**** Input material

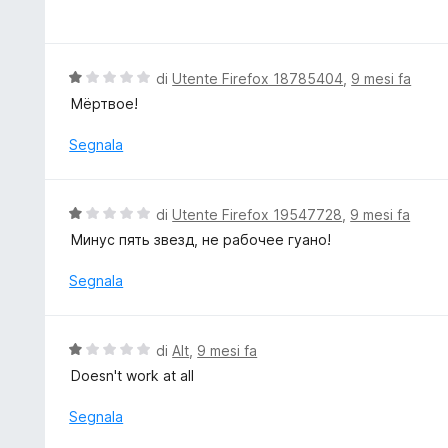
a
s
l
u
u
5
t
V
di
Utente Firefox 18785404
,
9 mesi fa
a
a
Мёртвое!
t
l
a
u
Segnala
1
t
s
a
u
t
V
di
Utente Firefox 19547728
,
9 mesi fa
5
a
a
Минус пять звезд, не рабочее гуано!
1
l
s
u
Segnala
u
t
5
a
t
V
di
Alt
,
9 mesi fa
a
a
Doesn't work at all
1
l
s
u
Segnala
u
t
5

********
**** Input material

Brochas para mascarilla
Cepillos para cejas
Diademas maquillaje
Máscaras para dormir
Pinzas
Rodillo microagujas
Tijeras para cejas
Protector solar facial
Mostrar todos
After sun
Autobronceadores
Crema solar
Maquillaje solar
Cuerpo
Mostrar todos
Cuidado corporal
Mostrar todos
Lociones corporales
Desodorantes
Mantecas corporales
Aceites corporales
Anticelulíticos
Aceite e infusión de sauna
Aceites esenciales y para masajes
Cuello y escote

********
**** Input material

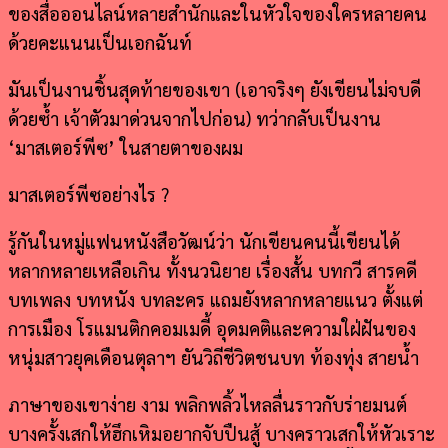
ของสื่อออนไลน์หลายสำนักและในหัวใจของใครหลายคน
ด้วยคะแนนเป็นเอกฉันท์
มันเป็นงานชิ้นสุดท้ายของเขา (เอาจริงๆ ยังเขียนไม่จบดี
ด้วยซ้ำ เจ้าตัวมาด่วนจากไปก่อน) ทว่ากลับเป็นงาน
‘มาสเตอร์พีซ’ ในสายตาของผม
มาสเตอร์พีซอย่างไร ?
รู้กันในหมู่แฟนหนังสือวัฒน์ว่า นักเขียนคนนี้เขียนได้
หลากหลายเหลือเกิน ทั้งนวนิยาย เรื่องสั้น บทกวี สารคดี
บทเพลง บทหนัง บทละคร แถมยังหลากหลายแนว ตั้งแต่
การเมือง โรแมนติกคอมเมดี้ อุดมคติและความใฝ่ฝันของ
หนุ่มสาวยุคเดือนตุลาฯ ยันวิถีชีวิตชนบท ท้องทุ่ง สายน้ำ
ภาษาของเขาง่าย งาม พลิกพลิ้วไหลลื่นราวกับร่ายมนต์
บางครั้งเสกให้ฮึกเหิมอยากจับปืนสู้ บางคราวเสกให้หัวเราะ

********

» **What the exercise asks**: Look above for the line containing "รู้กันในหมู่แฟ" and the line containing "บางครั้งเสกให้". Transcribe both, with the lines between them, exactly.

» **Response to the task**:
รู้กันในหมู่แฟนหนังสือวัฒน์ว่า นักเขียนคนนี้เขียนได้
หลากหลายเหลือเกิน ทั้งนวนิยาย เรื่องสั้น บทกวี สารคดี
บทเพลง บทหนัง บทละคร แถมยังหลากหลายแนว ตั้งแต่
การเมือง โรแมนติกคอมเมดี้ อุดมคติและความใฝ่ฝันของ
หนุ่มสาวยุคเดือนตุลาฯ ยันวิถีชีวิตชนบท ท้องทุ่ง สายน้ำ
ภาษาของเขาง่าย งาม พลิกพลิ้วไหลลื่นราวกับร่ายมนต์
บางครั้งเสกให้ฮึกเหิมอยากจับปืนสู้ บางคราวเสกให้หัวเราะ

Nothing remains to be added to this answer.